Goal of the exercise -
Write out, please, each line from the one containing "Не создавать ощущение идеального" to the final line of the data, both included, exactly and without pictures.

- - - -

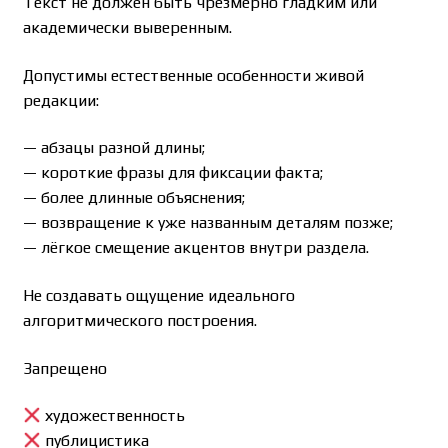
Текст не должен быть чрезмерно гладким или
академически выверенным.
Допустимы естественные особенности живой
редакции:
— абзацы разной длины;
— короткие фразы для фиксации факта;
— более длинные объяснения;
— возвращение к уже названным деталям позже;
— лёгкое смещение акцентов внутри раздела.
Не создавать ощущение идеального
алгоритмического построения.
Запрещено
художественность
публицистика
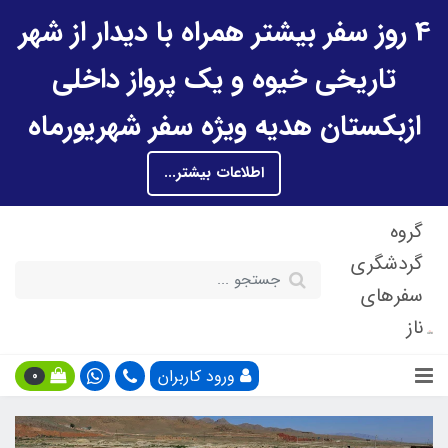
4 روز سفر بیشتر همراه با دیدار از شهر
تاریخی خیوه و یک پرواز داخلی
ازبکستان هدیه ویژه سفر شهریورماه
اطلاعات بیشتر...
گروه
گردشگری
سفرهای
ناز
ورود کاربران
0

- - - -

Answer to the problem -
Не создавать ощущение идеального
алгоритмического построения.
Запрещено
художественность
публицистика
4 روز سفر بیشتر همراه با دیدار از شهر
تاریخی خیوه و یک پرواز داخلی
ازبکستان هدیه ویژه سفر شهریورماه
اطلاعات بیشتر...
گروه
گردشگری
سفرهای
ناز
ورود کاربران
0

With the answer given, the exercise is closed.